- [EXERCISE AIM]: For the data below, give again exactly the lines from the one containing "önnen. Dies sind insbesondere die" through the one containing "WEITERLESEN ...", both ends included, and no others.

- [MATERIAL FOR THIS EXERCISE]:

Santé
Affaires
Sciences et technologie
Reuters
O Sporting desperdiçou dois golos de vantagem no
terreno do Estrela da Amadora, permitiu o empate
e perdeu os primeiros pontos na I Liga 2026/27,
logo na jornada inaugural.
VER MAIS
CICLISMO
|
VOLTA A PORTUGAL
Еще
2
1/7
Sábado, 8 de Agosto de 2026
...
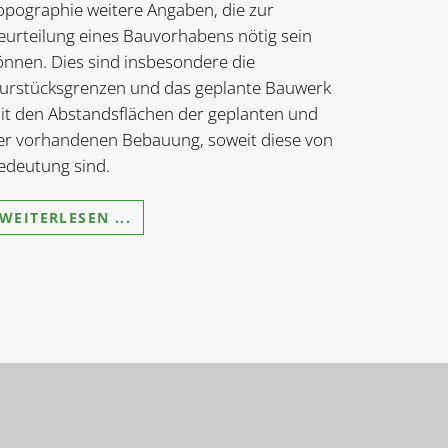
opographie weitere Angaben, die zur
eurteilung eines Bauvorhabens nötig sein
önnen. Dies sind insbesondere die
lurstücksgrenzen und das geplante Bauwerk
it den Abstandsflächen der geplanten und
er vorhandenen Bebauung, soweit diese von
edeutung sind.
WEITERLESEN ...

- [TASK RESULT]:
önnen. Dies sind insbesondere die
lurstücksgrenzen und das geplante Bauwerk
it den Abstandsflächen der geplanten und
er vorhandenen Bebauung, soweit diese von
edeutung sind.
WEITERLESEN ...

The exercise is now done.